Information supplied: Begin

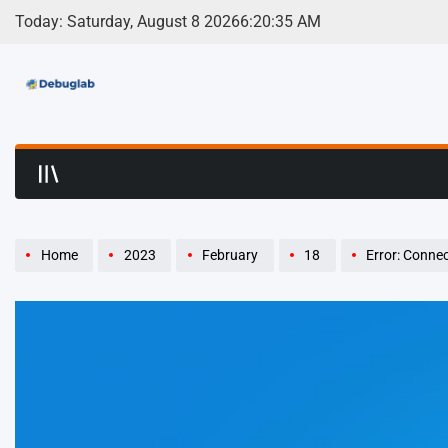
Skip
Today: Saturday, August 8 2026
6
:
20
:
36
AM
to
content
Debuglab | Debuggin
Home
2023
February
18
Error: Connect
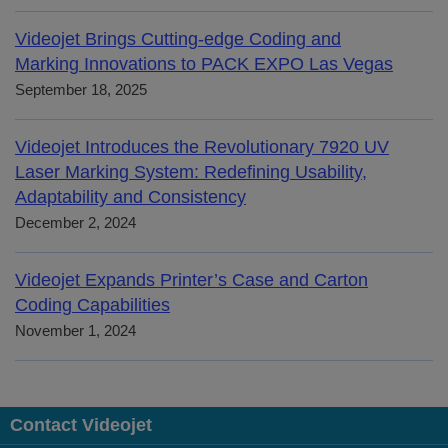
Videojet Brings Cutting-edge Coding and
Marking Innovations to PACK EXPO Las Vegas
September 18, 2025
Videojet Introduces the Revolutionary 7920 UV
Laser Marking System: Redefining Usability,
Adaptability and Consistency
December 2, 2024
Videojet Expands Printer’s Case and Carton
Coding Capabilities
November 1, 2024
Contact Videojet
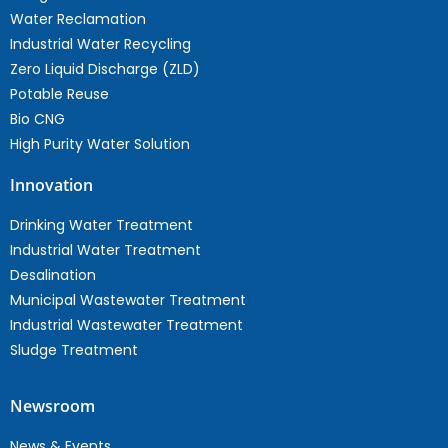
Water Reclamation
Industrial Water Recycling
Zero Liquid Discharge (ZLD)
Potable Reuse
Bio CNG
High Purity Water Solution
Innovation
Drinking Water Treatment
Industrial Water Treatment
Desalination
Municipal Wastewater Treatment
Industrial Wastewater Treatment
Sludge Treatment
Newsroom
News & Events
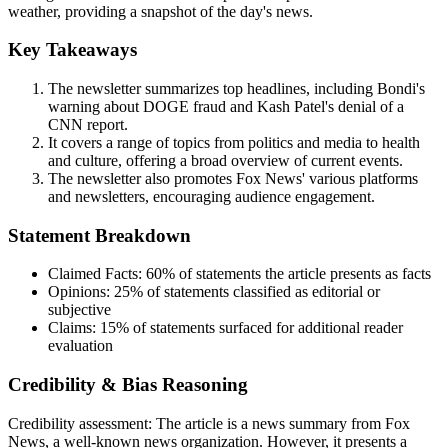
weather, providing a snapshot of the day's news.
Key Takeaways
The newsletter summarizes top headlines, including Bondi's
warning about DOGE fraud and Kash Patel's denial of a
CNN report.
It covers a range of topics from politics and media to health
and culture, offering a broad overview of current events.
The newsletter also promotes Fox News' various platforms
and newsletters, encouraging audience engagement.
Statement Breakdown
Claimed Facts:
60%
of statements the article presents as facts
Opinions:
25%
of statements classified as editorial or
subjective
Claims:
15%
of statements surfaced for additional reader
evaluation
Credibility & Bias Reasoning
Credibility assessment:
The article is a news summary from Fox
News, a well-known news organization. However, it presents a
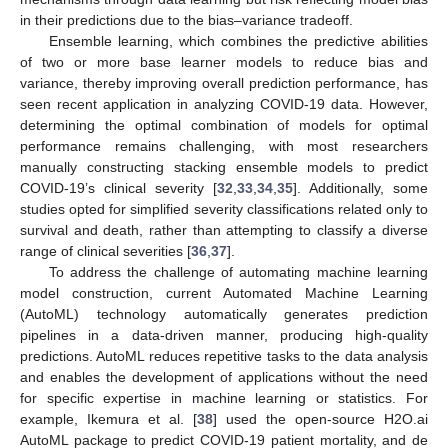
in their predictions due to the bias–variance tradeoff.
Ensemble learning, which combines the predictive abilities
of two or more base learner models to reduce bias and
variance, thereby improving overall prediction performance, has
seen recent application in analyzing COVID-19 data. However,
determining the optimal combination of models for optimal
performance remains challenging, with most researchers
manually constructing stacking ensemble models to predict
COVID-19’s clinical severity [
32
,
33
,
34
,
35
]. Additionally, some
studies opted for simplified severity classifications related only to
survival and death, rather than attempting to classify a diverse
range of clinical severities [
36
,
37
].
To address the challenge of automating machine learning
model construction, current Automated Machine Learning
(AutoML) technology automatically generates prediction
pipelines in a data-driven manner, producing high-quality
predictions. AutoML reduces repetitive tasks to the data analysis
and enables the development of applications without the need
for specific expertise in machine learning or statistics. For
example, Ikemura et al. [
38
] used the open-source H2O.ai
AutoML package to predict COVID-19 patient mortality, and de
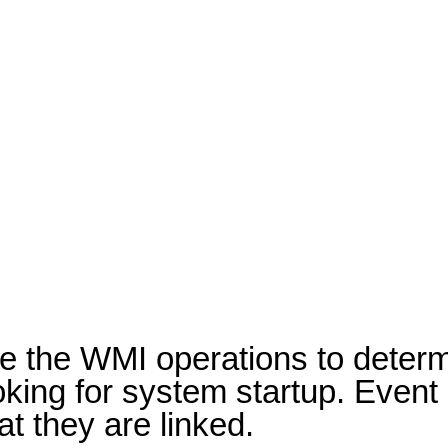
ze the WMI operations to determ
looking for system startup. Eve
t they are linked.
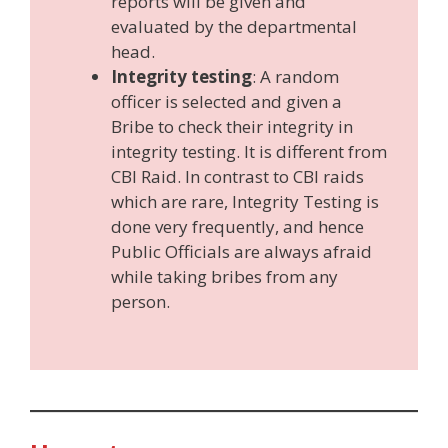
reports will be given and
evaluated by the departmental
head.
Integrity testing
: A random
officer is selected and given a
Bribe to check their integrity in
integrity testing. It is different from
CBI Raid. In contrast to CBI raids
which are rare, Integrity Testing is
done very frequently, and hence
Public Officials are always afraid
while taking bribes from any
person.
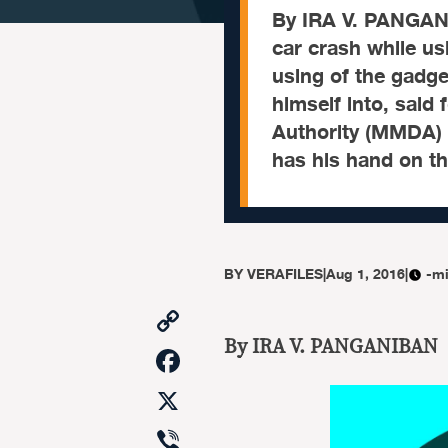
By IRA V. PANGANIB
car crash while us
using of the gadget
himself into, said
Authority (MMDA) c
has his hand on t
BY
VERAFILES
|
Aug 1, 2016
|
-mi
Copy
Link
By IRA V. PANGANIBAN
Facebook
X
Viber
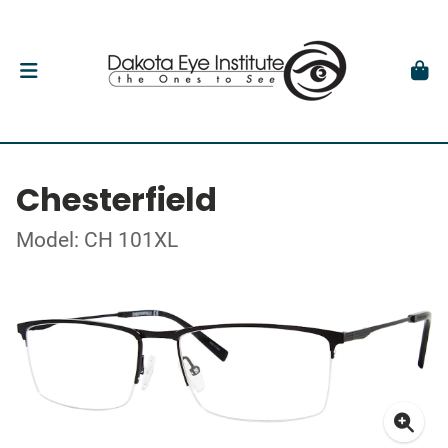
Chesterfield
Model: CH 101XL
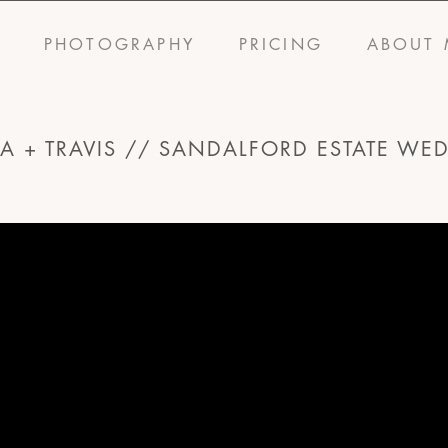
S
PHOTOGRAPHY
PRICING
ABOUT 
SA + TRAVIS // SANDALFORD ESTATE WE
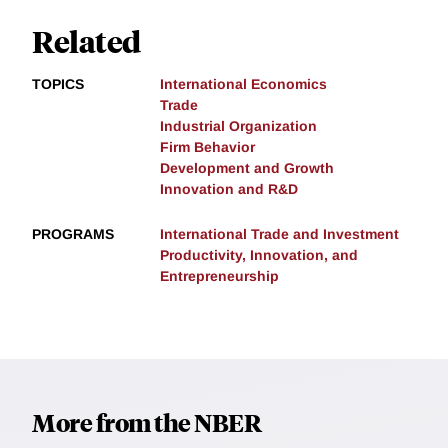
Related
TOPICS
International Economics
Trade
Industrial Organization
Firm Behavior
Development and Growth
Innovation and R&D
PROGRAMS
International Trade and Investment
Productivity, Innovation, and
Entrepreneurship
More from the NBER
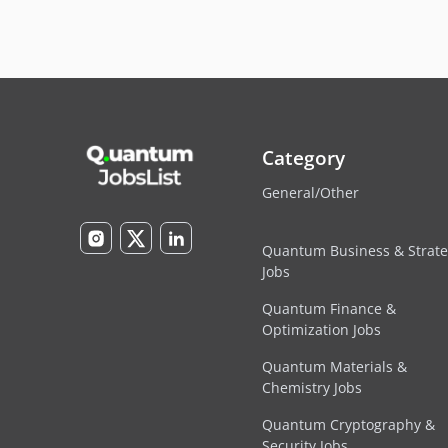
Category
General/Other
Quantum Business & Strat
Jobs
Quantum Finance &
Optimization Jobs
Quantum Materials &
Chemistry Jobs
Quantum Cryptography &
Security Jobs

Information supplied: End

Your goal: A word-for-word transcript of the entries above is needed, with pictures removed.

Your solution:
Skip
Today: Saturday, August 8 2026
6
:
20
:
36
AM
to
content
Debuglab | Debuggin
Home
2023
February
18
Error: Connect
Videojet Brings Cutting-edge Coding and
Marking Innovations to PACK EXPO Las Vegas
September 18, 2025
Videojet Introduces the Revolutionary 7920 UV
Laser Marking System: Redefining Usability,
Adaptability and Consistency
December 2, 2024
Videojet Expands Printer’s Case and Carton
Coding Capabilities
November 1, 2024
Contact Videojet
Water Reclamation
Industrial Water Recycling
Zero Liquid Discharge (ZLD)
Potable Reuse
Bio CNG
High Purity Water Solution
Innovation
Drinking Water Treatment
Industrial Water Treatment
Desalination
Municipal Wastewater Treatment
Industrial Wastewater Treatment
Sludge Treatment
Newsroom
News & Events
weather, providing a snapshot of the day's news.
Key Takeaways
The newsletter summarizes top headlines, including Bondi's
warning about DOGE fraud and Kash Patel's denial of a
CNN report.
It covers a range of topics from politics and media to health
and culture, offering a broad overview of current events.
The newsletter also promotes Fox News' various platforms
and newsletters, encouraging audience engagement.
Statement Breakdown
Claimed Facts:
60%
of statements the article presents as facts
Opinions:
25%
of statements classified as editorial or
subjective
Claims:
15%
of statements surfaced for additional reader
evaluation
Credibility & Bias Reasoning
Credibility assessment:
The article is a news summary from Fox
News, a well-known news organization. However, it presents a
in their predictions due to the bias–variance tradeoff.
Ensemble learning, which combines the predictive abilities
of two or more base learner models to reduce bias and
variance, thereby improving overall prediction performance, has
seen recent application in analyzing COVID-19 data. However,
determining the optimal combination of models for optimal
performance remains challenging, with most researchers
manually constructing stacking ensemble models to predict
COVID-19’s clinical severity [
32
,
33
,
34
,
35
]. Additionally, some
studies opted for simplified severity classifications related only to
survival and death, rather than attempting to classify a diverse
range of clinical severities [
36
,
37
].
To address the challenge of automating machine learning
model construction, current Automated Machine Learning
(AutoML) technology automatically generates prediction
pipelines in a data-driven manner, producing high-quality
predictions. AutoML reduces repetitive tasks to the data analysis
and enables the development of applications without the need
for specific expertise in machine learning or statistics. For
example, Ikemura et al. [
38
] used the open-source H2O.ai
AutoML package to predict COVID-19 patient mortality, and de
ze the WMI operations to determ
looking for system startup. Eve
t they are linked.
reports will be given and
evaluated by the departmental
head.
Integrity testing
: A random
officer is selected and given a
Bribe to check their integrity in
integrity testing. It is different from
CBI Raid. In contrast to CBI raids
which are rare, Integrity Testing is
done very frequently, and hence
Public Officials are always afraid
while taking bribes from any
person.
By IRA V. PANGANIB
car crash while us
using of the gadget
himself into, said
Authority (MMDA) c
has his hand on t
BY
VERAFILES
|
Aug 1, 2016
|
-mi
Copy
Link
By IRA V. PANGANIBAN
Facebook
X
Viber
Chesterfield
Model: CH 101XL
S
PHOTOGRAPHY
PRICING
ABOUT 
SA + TRAVIS // SANDALFORD ESTATE WE
Related
TOPICS
International Economics
Trade
Industrial Organization
Firm Behavior
Development and Growth
Innovation and R&D
PROGRAMS
International Trade and Investment
Productivity, Innovation, and
Entrepreneurship
More from the NBER
Category
General/Other
Quantum Business & Strat
Jobs
Quantum Finance &
Optimization Jobs
Quantum Materials &
Chemistry Jobs
Quantum Cryptography &
Security Jobs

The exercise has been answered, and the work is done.